DIRECTIONS FOR THIS TASK. Which lines in the records below include the word "архитектура"? Report each of them in full.
*** DATASET ENTRIES ***
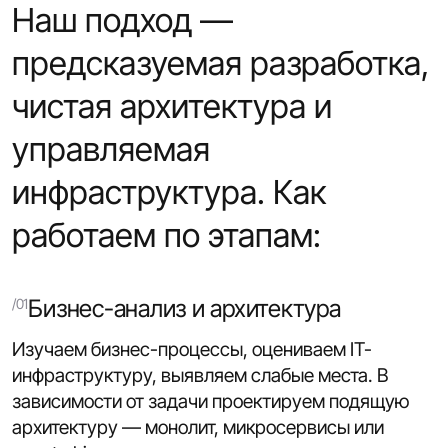
Наш подход —
предсказуемая разработка,
чистая архитектура и
управляемая
инфраструктура. Как
работаем по этапам:
Бизнес-анализ и архитектура
Изучаем бизнес-процессы, оцениваем IT-
инфраструктуру, выявляем слабые места. В
зависимости от задачи проектируем подящую
архитектуру — монолит, микросервисы или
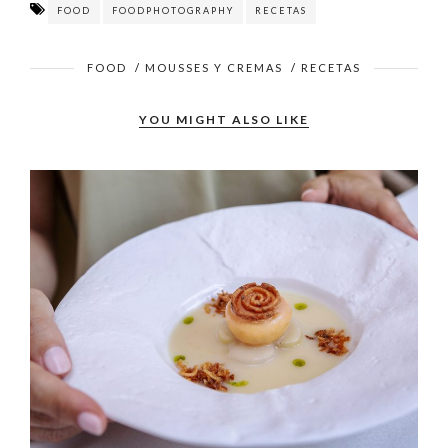
FOOD
FOODPHOTOGRAPHY
RECETAS
FOOD
/
MOUSSES Y CREMAS
/
RECETAS
YOU MIGHT ALSO LIKE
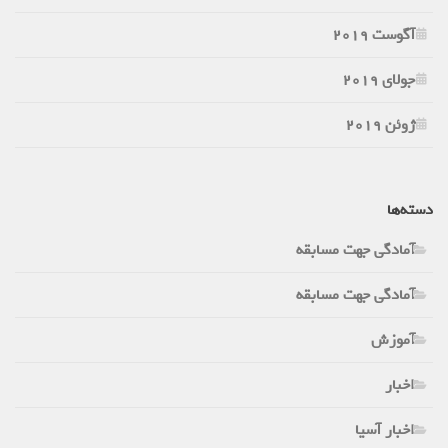
آگوست 2019
جولای 2019
ژوئن 2019
دسته‌ها
آمادگی جهت مسابقه
آمادگی جهت مسابقه
آموزش
اخبار
اخبار آسیا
*** End of DATASET ENTRIES ***
ANSWER BOX.
чистая архитектура и
Бизнес-анализ и архитектура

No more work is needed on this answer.